WHAT YOU HAVE TO DO -
From the records below, transcribe only the lines running from the one with "Objavi oglas" through the one with "Nemate favorita". Keep both of those end lines.
BEGIN STORED DATA
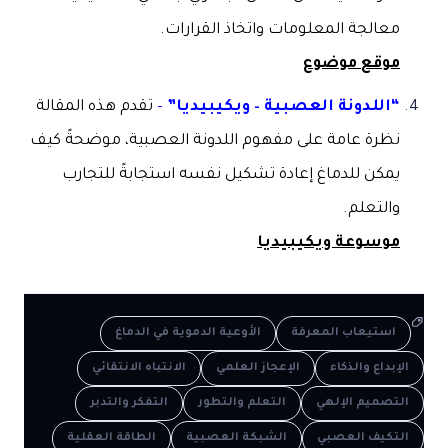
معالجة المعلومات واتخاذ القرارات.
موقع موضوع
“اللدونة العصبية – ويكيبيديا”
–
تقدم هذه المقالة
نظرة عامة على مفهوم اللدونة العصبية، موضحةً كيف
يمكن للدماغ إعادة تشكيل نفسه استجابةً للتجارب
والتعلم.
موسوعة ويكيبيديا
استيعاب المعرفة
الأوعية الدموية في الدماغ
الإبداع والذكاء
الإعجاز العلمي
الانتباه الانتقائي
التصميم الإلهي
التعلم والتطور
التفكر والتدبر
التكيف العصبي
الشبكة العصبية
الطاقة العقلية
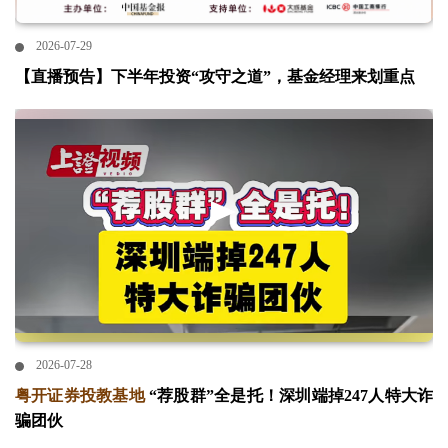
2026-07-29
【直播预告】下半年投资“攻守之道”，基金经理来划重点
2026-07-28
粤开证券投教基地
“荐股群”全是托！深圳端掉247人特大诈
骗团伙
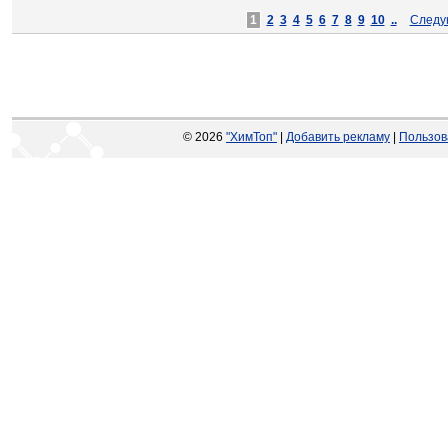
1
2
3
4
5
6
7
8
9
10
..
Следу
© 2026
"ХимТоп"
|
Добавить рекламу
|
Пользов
END STORED DATA
BEGIN STORED DATA
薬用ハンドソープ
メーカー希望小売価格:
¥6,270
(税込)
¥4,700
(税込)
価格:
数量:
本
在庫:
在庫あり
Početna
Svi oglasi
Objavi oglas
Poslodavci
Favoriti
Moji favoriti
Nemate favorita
END STORED DATA
EXERCISE ANSWER -
Objavi oglas
Poslodavci
Favoriti
Moji favoriti
Nemate favorita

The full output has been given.